Alka-Seltzer for your Windows Token Bloat

As most Windows administrators know when you logon to any system locally or remotely Windows generates a token that contains a list of security identifiers of all the groups the user belongs to. In large environments or where you have implemented granular role-based security, top-tier users could be a member of hundreds of groups. At some point you will exceed the default token size and experience some problems. Token bloat has struck!

The exact nature of the problem could be minor, or relatively major. You may get weird access denied messages, applications crashing, or strange entries in your event logs. Or worse yet a SID for a group that has a ‘deny permission’ on an object could be dropped into the virtual bit bucket, allowing a user to access a resource they are not supposed to access. Not good! Get ready to grab some Alka-Seltzer and your resume.

Thankfully there are several ways to combat this problem, and make it almost irrelevant for 99.99% of the organizations out there. R-e-l-i-e-f is close at hand. Starting in Windows 2000 SP4 and later the maximum token size was increased from 8,000 bytes to 12,000 bytes. Domain local groups consume 40 bytes per SID, while global and universal groups only consume 8 bytes per SID. There are approximately 400-1,200 bytes of ticket overhead, so worst case tokens will start to break around 270 domain-local groups. 270 can be low in large environments.

Are you thinking what I’m thinking? Let’s dispense with domain local groups and use global or universal groups for everything. Sure that’s an option, but it may not work so well in multi-domain or multi-forest environments. But you can probably do some combination of domain local and global/universal groups so help limit token sizes. If you are a single forest/domain, then domain local groups could likely be dispensed with.

How about a registry hack to increase the 12,000 byte limit to something larger? Sure! That’s a possibility too. If you navigate to HKLMSystemCurrentControlSetControlLSAKerberosParameters you can configure a REG_DWORD value for MaxTokenSize that can go up to 65535, decimal. But the trick is every machine in your forest needs to have this registry key updated, a perfect situation to use a GPO or computer start up script. Before you make this system wide change, do VERY VERY thorough testing with all of your applications.

Finally, a little known fact is that distribution groups (vice security groups) do not add to a user’s token bloat. So if you have email enabled groups that are only used for email and not ACLs on any resources, you can convert those security groups to distribution groups.

Summary of fixes for token bloat:
1) Use global or universal groups instead of domain local.
2) Increase the MaxTokenSize on all computers
3) Convert security groups to distribution groups if they are only used for email lists.

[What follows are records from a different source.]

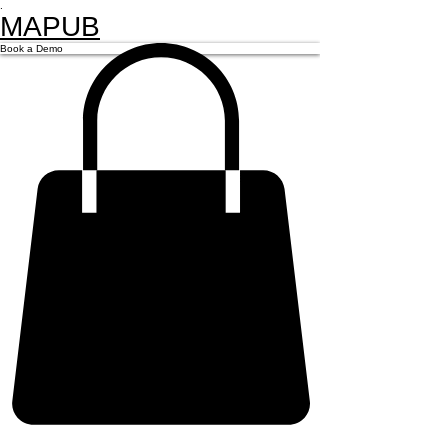
.
MAPUB
Book a Demo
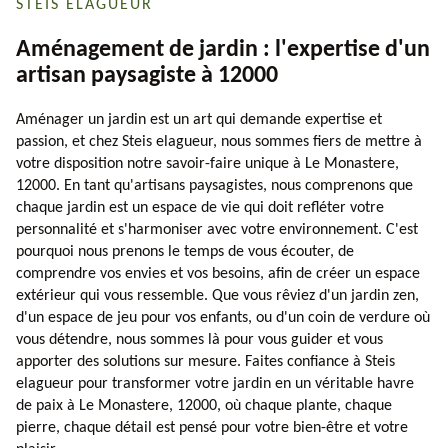
STEIS ELAGUEUR
Aménagement de jardin : l'expertise d'un
artisan paysagiste à 12000
Aménager un jardin est un art qui demande expertise et
passion, et chez Steis elagueur, nous sommes fiers de mettre à
votre disposition notre savoir-faire unique à Le Monastere,
12000. En tant qu'artisans paysagistes, nous comprenons que
chaque jardin est un espace de vie qui doit refléter votre
personnalité et s'harmoniser avec votre environnement. C'est
pourquoi nous prenons le temps de vous écouter, de
comprendre vos envies et vos besoins, afin de créer un espace
extérieur qui vous ressemble. Que vous rêviez d'un jardin zen,
d'un espace de jeu pour vos enfants, ou d'un coin de verdure où
vous détendre, nous sommes là pour vous guider et vous
apporter des solutions sur mesure. Faites confiance à Steis
elagueur pour transformer votre jardin en un véritable havre
de paix à Le Monastere, 12000, où chaque plante, chaque
pierre, chaque détail est pensé pour votre bien-être et votre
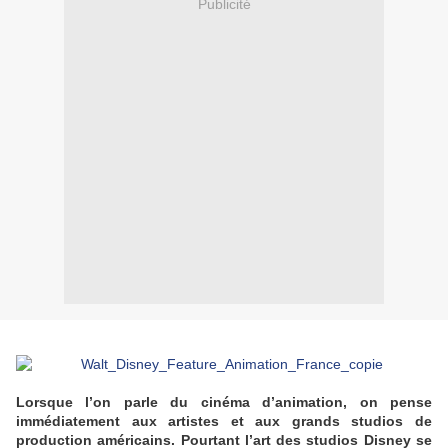
Publicité
o
o
Lorsque l’on parle du cinéma d’animation, on pense
immédiatement aux artistes et aux grands studios de
production américains. Pourtant l’art des studios Disney se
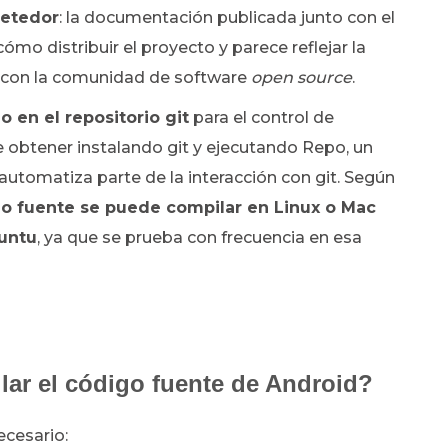
etedor
: la documentación publicada junto con el
ómo distribuir el proyecto y parece reflejar la
r con la comunidad de software
open source
.
 en el repositorio git
para el control de
e obtener instalando git y ejecutando Repo, un
 automatiza parte de la interacción con git. Según
go fuente se puede compilar en Linux o Mac
untu
, ya que se prueba con frecuencia en esa
ar el código fuente de Android?
ecesario:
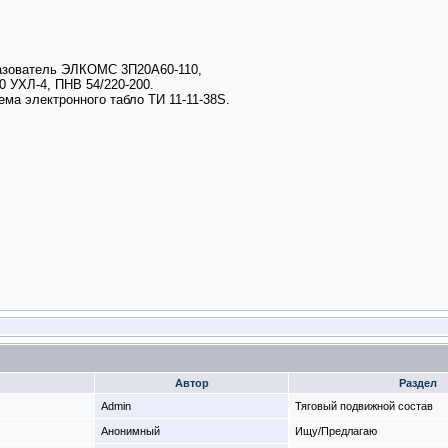
разователь ЭЛКОМС 3П20А60-110,
0 УХЛ-4, ПНВ 54/220-200.
ма электронного табло ТИ 11-11-38S.
Автор
Раздел
Admin
Тяговый подвижной состав
Анонимный
Ищу/Предлагаю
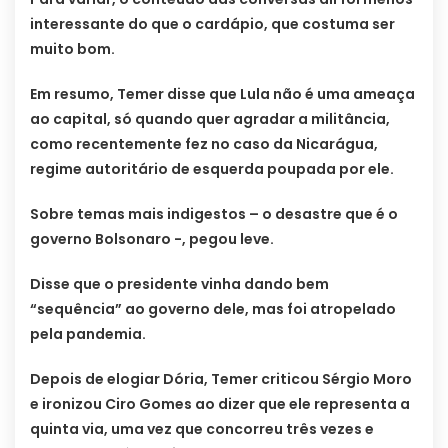
interessante do que o cardápio, que costuma ser
muito bom.
Em resumo, Temer disse que Lula não é uma ameaça
ao capital, só quando quer agradar a militância,
como recentemente fez no caso da Nicarágua,
regime autoritário de esquerda poupada por ele.
Sobre temas mais indigestos – o desastre que é o
governo Bolsonaro -, pegou leve.
Disse que o presidente vinha dando bem
“sequência” ao governo dele, mas foi atropelado
pela pandemia.
Depois de elogiar Dória, Temer criticou Sérgio Moro
e ironizou Ciro Gomes ao dizer que ele representa a
quinta via, uma vez que concorreu três vezes e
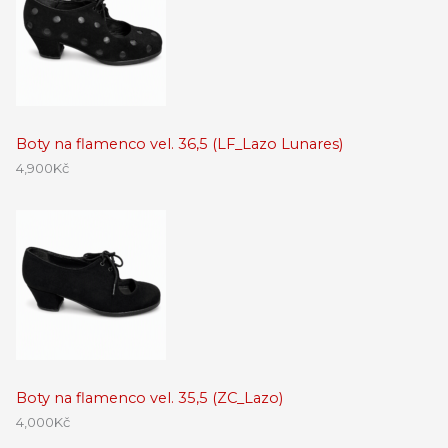
Boty na flamenco vel. 36,5 (LF_Lazo Lunares)
4,900
Kč
Boty na flamenco vel. 35,5 (ZC_Lazo)
4,000
Kč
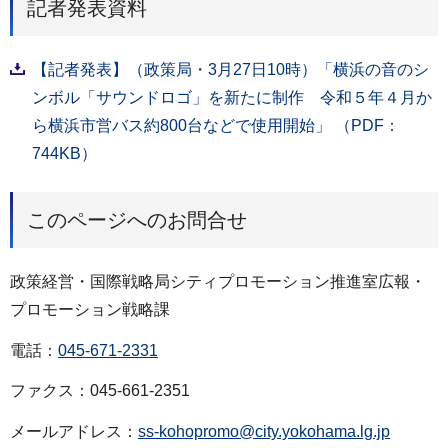
記者発表資料
【記者発表】（政策局・3月27日10時）「横浜の音のシ
ンボル「サウンドロゴ」を新たに制作 令和５年４月か
ら横浜市営バス約800台などで使用開始」 （PDF：
744KB）
このページへのお問合せ
政策経営・国際戦略局シティプロモーション推進室広報・
プロモーション戦略課
電話：
045-671-2331
ファクス：045-661-2351
メールアドレス：
ss-kohopromo@city.yokohama.lg.jp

But wait, it’s not all sunshine and roses…more heartburn is on the way. There’s another Windows limitation that you will hit long before you are a member of 8,000+ groups. There is a hard-coded limit of 1,024 SIDs for the Kerberos PAC (privilege attribute certificate). Taking into account the nine default SIDs for any domain user (authenticated users, everyone, etc.) the real limit is 1,015 groups..of any type. If you go over this limit you may see a a logon error stating “the system cannot log you on due to the following error: during a logon attempt the user acquired to many security identifiers.” Oops!!

So the bottom line is the largest value your token size could be is approximately 42,160 bytes (1024 x 40 + 1200). This falls under the 65,536 byte maximum, but far above the 12,000 byte default limit. So if you want to protect yourself against any possible token logon problems increase the maxtokensize to 65,635 and keep group membership to 1,015 groups or less. This impacts both Kerberos and NTLM authentication protocols.

There are some good Microsoft KB articles that talk about this problem which are worth checking out. They are: 906208, 263693, and 327825. Microsoft also wrote a very detailed white paper on access token limitations you can download here. Microsoft also has a token size troubleshooting utility (tokensz) you can download here. Before you go changing any registry keys thoroughly read all of these resources.